Hello all, I am Chris Para Mccomas a senior a UC Berkeley from the Downtown Los Angeles area, and my major is American Studies with an emphasis in urban community structures, population, and influence, with a minor in journalism. My hobbies include photography, skateboarding, art, music, food, and exploring. I first heard about the Latino Heritage Internship program through my department’s monthly blog. After looking through the many positions, the one I applied for and eventually received seemed perfect for me and has been working out that way. I am the public history and interpretation intern for the Juan Bautista de Anza Historic Trail. In the beginning, my goal was to create relevant and accessible creative projects to share with the community. Now for my projects, I have chosen to hone into two sites, The Alameda Creek urban trail in Fremont, and the Peralta Hacienda in the Fruitvale neighborhood of Oakland. For the Peralta Hacienda, I am going to create a collage of photos to showcase the story, heritage, and day-to-day workings of this community space.
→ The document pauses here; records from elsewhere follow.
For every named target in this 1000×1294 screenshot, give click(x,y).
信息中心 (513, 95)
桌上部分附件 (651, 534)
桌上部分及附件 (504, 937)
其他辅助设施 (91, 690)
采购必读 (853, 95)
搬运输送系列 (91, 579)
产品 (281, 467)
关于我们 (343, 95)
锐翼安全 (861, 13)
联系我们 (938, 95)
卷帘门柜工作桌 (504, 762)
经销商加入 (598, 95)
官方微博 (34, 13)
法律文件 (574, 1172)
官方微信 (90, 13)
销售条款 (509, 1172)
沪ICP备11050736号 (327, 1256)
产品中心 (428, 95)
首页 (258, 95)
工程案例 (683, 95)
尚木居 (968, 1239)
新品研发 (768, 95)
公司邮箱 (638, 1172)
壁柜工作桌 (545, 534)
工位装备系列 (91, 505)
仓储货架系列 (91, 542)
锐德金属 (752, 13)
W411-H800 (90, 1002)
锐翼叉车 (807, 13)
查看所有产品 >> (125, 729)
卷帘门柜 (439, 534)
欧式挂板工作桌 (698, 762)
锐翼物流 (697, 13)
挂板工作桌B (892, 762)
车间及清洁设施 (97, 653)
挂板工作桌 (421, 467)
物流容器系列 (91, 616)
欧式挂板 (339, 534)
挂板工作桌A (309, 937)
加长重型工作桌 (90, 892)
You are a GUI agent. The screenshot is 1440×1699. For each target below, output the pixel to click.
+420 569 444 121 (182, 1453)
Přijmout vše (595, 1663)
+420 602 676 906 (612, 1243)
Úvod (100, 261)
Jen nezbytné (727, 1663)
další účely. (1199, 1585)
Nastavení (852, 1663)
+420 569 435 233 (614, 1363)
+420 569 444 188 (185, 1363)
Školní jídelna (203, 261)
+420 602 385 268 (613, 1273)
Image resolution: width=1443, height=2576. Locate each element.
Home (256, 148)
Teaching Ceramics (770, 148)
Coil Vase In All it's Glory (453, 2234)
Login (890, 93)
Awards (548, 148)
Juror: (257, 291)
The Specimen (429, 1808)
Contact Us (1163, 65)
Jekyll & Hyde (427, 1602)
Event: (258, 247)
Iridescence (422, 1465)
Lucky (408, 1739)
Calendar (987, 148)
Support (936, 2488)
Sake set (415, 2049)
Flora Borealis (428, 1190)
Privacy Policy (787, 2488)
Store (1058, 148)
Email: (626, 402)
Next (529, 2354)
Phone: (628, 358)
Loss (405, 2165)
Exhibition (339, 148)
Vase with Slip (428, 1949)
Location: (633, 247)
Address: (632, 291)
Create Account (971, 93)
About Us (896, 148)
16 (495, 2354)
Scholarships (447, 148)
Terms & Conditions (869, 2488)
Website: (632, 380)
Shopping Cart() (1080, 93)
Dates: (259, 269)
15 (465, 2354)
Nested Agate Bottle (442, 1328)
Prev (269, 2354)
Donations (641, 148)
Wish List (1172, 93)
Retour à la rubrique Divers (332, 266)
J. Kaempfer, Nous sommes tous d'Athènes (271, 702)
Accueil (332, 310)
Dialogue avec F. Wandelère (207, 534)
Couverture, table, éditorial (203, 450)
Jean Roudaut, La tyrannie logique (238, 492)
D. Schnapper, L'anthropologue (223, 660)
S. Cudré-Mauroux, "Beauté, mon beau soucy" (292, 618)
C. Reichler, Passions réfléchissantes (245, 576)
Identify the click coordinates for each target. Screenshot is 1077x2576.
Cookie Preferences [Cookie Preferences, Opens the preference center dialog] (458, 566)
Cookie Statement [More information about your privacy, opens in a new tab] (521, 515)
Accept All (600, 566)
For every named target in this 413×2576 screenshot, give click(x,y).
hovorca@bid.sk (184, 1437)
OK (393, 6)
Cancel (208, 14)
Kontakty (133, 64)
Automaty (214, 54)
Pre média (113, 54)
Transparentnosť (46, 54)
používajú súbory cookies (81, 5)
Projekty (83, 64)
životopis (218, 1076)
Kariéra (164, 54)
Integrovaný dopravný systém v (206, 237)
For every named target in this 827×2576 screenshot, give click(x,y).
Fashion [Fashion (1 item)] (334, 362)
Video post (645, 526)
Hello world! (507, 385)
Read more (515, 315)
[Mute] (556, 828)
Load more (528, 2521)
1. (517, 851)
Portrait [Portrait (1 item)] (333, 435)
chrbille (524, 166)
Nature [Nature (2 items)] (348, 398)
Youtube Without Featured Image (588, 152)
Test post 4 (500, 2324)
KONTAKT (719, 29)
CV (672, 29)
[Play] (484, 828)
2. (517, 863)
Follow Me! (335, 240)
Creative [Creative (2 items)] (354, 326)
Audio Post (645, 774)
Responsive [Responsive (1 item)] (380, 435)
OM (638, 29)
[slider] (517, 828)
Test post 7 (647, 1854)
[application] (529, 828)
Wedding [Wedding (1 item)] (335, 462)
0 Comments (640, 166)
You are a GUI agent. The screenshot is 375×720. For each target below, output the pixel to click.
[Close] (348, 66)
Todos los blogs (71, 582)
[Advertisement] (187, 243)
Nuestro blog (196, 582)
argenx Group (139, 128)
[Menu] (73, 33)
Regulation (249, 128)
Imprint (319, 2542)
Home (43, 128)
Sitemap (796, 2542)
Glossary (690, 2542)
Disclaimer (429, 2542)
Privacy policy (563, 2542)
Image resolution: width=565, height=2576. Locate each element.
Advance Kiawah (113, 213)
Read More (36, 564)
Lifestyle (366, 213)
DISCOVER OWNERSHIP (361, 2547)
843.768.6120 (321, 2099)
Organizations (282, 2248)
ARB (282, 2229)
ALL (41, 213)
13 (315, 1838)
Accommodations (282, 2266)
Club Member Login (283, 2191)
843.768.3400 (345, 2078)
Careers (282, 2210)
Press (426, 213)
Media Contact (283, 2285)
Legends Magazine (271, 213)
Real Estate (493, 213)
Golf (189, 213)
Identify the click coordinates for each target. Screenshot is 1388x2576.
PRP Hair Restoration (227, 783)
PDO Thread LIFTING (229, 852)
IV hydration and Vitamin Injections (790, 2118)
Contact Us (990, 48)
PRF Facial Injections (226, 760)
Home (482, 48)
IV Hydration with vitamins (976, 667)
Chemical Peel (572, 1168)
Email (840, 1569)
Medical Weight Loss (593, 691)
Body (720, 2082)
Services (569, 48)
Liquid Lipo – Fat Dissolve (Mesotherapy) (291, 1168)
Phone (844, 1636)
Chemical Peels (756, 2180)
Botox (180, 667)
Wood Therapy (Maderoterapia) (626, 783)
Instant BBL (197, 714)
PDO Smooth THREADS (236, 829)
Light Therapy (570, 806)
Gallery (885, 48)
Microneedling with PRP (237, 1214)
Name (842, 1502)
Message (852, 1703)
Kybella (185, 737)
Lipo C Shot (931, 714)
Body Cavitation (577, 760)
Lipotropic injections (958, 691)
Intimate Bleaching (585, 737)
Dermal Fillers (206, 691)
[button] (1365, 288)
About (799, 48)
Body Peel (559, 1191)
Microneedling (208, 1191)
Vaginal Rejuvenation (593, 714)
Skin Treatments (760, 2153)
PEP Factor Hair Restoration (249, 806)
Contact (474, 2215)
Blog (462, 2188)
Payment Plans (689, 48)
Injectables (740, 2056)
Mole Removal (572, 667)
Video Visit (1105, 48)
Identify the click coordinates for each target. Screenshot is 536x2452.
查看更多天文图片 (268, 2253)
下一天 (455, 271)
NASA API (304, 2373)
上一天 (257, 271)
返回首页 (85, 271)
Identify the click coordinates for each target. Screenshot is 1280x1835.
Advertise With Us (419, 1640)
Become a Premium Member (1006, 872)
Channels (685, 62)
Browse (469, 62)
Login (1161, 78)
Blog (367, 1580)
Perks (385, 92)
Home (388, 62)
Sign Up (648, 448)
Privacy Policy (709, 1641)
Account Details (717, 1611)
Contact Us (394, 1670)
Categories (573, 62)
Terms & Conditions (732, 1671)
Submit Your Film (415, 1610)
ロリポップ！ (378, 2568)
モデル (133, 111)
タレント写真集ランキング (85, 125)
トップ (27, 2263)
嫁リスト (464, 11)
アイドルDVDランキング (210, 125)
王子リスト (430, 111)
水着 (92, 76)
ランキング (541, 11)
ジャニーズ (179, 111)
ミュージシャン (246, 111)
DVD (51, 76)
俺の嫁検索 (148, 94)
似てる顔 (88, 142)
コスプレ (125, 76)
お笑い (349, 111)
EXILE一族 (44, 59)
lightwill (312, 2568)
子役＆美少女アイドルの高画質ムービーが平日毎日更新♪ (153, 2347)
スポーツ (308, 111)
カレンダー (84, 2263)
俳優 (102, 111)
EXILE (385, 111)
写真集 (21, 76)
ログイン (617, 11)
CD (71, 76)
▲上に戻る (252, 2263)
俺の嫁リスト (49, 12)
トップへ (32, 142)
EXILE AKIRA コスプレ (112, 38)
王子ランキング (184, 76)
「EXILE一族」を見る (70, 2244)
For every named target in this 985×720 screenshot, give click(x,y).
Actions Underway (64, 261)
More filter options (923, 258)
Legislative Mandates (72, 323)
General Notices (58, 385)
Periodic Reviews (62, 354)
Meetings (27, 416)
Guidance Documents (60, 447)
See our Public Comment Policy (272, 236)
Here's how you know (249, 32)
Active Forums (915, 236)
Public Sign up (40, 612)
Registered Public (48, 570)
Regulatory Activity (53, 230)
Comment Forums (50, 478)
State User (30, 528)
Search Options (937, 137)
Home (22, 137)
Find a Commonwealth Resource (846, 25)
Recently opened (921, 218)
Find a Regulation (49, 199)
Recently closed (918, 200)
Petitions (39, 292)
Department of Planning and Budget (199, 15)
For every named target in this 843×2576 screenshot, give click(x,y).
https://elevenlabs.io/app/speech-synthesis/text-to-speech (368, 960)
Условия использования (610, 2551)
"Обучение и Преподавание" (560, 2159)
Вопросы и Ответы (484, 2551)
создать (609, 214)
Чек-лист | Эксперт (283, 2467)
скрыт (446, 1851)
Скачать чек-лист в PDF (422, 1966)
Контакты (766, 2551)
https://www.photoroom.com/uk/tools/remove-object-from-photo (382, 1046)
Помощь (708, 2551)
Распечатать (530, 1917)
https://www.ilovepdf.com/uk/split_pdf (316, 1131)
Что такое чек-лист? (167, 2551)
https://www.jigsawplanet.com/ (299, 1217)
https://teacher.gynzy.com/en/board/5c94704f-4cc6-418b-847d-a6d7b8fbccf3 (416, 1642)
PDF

As for the Fremont location, I will be showcasing how alternative uses of the trail space might manifest, through a short video project. Throughout my internship so far I have most enjoyed meeting with my team for our check-ins on zoom and in-person for hiking meetings. I’ve come to understand more thoroughly the rhythms and inner workings of more professional work environments like the National Park Service, while developing a new lens for interpretation and planning while navigating trails and park areas, with support from my supervisor. Additionally, I have been tasked to work on the National Park Service App content for the California Anza trial sites, which has been mainly researching, writing, and choosing the most appealing photo. For some of the more local sites, I have been able to visit, see the space, and take photos beforehand.
My favorite individual site visit so far has been the Peralta Hacienda in Oakland, it gave me a feeling of homeliness, from its exterior, services, and the surrounding neighborhood; there were a lot of elder community members relaxing in the shade on an early weekday afternoon, talking to their peers, some imbibing in the sun, there were also sets of wooden palates hung with painted murals covering walls with old buffed graffiti. It was interesting to note the distinctions of how different groups of people use the space depending on age, locational origin (perceived transient vs. native residents), or physical ability. The art, surrounding infographics, and interpretive signs often refer inwardly and highlight the communities cultures’ and heritage. I’ve always been interested in California history, especially at the local levels, and understanding the impact of the Spanish Colonial legacy. This internship position as a whole has been a very rewarding experience with many opportunities for learning and growth within professional development, team/community relations, as well as building on creative and journalistic skills I hope to further solidify.